Collected data:
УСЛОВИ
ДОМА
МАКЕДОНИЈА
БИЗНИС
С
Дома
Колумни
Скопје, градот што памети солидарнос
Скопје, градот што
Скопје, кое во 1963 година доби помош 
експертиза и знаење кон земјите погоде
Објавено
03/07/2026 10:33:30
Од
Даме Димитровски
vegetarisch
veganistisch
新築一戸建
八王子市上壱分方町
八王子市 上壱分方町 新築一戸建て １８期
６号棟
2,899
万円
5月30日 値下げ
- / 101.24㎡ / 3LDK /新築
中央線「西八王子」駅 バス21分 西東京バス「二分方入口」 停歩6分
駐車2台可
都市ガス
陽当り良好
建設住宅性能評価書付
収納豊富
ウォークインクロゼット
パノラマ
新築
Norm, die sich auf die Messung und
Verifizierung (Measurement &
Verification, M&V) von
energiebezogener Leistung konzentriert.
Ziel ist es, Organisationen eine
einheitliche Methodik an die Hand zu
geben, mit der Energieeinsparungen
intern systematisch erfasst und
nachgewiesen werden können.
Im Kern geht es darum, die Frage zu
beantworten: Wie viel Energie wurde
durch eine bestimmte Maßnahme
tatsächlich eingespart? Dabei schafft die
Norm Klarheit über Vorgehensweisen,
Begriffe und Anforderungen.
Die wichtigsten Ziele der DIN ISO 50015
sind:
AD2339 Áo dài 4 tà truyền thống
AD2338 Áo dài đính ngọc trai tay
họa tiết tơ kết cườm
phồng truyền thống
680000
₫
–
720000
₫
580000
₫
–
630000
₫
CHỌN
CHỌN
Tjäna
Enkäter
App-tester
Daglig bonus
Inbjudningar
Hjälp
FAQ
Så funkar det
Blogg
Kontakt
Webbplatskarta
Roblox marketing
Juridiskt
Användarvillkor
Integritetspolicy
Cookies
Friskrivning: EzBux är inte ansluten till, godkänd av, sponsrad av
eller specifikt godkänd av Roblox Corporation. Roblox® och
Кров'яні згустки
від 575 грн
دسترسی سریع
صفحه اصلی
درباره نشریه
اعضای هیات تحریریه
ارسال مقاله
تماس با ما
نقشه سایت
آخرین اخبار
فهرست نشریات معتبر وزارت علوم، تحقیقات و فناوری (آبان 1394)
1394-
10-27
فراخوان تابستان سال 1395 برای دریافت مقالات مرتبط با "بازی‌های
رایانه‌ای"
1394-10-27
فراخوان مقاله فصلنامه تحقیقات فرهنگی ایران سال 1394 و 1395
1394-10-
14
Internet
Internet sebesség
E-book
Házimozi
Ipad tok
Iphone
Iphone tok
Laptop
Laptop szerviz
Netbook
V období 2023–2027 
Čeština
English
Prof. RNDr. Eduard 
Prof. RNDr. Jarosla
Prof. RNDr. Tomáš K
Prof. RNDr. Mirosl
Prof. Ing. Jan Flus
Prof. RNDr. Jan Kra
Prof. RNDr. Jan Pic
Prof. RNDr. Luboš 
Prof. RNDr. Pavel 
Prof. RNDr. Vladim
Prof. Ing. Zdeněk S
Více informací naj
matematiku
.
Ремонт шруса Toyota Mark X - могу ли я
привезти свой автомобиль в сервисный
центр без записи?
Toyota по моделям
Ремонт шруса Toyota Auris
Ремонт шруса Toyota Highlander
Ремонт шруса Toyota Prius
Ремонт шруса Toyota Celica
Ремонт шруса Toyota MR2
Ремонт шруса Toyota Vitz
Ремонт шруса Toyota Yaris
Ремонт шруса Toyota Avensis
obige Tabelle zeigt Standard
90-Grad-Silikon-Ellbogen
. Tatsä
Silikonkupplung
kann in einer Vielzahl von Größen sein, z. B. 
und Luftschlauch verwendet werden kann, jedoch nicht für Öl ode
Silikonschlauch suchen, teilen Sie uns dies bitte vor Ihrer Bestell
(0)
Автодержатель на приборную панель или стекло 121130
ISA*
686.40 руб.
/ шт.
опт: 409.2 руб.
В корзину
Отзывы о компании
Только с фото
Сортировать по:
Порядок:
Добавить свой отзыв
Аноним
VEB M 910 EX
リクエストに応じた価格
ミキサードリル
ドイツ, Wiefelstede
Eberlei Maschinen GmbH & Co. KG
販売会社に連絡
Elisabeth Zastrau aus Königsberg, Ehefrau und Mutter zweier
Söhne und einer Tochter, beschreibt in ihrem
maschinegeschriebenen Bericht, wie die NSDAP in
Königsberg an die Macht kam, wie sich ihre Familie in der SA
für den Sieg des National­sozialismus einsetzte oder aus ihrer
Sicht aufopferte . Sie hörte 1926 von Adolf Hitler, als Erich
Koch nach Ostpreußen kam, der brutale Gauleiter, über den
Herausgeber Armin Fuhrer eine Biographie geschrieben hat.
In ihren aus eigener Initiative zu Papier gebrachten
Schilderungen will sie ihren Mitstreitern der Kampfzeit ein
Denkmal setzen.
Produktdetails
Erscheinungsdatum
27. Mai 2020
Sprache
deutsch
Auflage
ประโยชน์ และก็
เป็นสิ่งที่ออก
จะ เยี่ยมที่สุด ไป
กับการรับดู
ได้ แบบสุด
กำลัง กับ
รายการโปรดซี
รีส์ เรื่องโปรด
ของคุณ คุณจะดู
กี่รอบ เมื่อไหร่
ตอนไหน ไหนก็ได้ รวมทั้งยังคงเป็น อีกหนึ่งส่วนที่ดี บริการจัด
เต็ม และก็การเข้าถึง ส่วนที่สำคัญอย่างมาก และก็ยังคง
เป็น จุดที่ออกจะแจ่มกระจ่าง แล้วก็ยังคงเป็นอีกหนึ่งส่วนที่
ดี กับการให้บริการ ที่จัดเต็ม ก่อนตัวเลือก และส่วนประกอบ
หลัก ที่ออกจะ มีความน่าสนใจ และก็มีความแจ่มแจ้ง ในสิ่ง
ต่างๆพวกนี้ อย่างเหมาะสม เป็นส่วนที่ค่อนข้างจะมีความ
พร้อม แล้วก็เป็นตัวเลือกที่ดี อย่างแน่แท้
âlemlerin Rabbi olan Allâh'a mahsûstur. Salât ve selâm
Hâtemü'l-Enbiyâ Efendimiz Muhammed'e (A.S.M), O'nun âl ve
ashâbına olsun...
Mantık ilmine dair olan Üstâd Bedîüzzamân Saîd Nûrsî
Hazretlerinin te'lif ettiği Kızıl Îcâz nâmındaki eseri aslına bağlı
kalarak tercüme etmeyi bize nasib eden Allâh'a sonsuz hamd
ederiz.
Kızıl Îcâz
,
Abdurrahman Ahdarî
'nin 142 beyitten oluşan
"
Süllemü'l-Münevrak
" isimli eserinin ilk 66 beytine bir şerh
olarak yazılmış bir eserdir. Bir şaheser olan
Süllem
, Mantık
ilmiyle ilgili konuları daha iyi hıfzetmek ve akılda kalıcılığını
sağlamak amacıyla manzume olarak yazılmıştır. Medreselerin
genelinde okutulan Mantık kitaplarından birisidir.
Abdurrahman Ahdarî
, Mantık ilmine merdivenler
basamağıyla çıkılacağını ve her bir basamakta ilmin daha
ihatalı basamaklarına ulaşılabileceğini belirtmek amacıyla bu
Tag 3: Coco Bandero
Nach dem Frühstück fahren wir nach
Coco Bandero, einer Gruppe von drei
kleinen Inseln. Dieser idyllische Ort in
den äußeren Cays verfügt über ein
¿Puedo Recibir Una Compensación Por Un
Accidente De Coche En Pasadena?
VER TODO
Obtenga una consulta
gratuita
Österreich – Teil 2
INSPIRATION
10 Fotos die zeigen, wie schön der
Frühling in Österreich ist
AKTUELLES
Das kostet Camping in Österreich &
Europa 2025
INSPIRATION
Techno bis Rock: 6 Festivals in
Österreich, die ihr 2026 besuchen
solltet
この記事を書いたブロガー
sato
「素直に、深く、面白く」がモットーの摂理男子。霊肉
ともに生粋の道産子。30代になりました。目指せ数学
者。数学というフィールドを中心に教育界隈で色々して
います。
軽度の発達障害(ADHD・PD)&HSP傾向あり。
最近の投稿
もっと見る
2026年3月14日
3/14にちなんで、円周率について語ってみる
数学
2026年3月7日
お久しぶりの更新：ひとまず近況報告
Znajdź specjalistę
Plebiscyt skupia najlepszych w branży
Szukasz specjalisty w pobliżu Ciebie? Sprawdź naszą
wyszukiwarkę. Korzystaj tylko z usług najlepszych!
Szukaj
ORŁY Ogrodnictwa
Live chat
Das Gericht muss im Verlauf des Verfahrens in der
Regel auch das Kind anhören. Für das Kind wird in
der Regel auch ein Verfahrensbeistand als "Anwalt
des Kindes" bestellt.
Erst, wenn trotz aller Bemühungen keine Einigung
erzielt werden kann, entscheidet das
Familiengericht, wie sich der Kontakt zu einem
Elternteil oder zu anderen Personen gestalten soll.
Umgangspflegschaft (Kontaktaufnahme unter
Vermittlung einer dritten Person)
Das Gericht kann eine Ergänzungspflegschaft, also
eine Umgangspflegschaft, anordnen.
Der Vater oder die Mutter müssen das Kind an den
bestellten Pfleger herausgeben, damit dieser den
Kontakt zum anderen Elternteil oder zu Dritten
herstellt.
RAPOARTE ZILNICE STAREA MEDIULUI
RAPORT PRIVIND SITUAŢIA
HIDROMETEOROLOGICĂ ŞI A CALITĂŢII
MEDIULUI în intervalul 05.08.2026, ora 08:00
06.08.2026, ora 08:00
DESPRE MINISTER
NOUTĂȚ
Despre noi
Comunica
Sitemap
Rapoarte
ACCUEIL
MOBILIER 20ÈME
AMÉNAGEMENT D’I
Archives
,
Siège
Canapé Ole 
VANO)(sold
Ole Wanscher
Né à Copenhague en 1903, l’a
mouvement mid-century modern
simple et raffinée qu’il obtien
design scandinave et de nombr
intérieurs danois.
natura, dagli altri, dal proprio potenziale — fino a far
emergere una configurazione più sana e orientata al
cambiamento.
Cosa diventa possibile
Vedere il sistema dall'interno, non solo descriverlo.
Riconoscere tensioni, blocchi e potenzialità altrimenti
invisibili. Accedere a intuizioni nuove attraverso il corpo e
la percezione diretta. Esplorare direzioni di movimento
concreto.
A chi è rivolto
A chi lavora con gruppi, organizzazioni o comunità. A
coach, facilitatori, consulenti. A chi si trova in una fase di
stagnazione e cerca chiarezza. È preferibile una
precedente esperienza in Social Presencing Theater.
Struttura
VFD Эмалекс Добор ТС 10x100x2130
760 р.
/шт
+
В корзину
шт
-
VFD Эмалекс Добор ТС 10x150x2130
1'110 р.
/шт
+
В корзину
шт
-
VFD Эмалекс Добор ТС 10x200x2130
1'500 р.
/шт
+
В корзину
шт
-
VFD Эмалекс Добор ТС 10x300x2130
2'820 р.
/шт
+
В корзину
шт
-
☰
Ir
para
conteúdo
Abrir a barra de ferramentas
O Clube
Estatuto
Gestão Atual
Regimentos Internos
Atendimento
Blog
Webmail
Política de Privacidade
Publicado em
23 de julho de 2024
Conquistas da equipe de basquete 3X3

• _WHAT TO DO_
Reproduce exactly the lines from the beginning of the entries above up to and including the line that contains "Im Kern geht es darum, die Frage zu".

• _TASK RESULT_
УСЛОВИ
ДОМА
МАКЕДОНИЈА
БИЗНИС
С
Дома
Колумни
Скопје, градот што памети солидарнос
Скопје, градот што
Скопје, кое во 1963 година доби помош 
експертиза и знаење кон земјите погоде
Објавено
03/07/2026 10:33:30
Од
Даме Димитровски
vegetarisch
veganistisch
新築一戸建
八王子市上壱分方町
八王子市 上壱分方町 新築一戸建て １８期
６号棟
2,899
万円
5月30日 値下げ
- / 101.24㎡ / 3LDK /新築
中央線「西八王子」駅 バス21分 西東京バス「二分方入口」 停歩6分
駐車2台可
都市ガス
陽当り良好
建設住宅性能評価書付
収納豊富
ウォークインクロゼット
パノラマ
新築
Norm, die sich auf die Messung und
Verifizierung (Measurement &
Verification, M&V) von
energiebezogener Leistung konzentriert.
Ziel ist es, Organisationen eine
einheitliche Methodik an die Hand zu
geben, mit der Energieeinsparungen
intern systematisch erfasst und
nachgewiesen werden können.
Im Kern geht es darum, die Frage zu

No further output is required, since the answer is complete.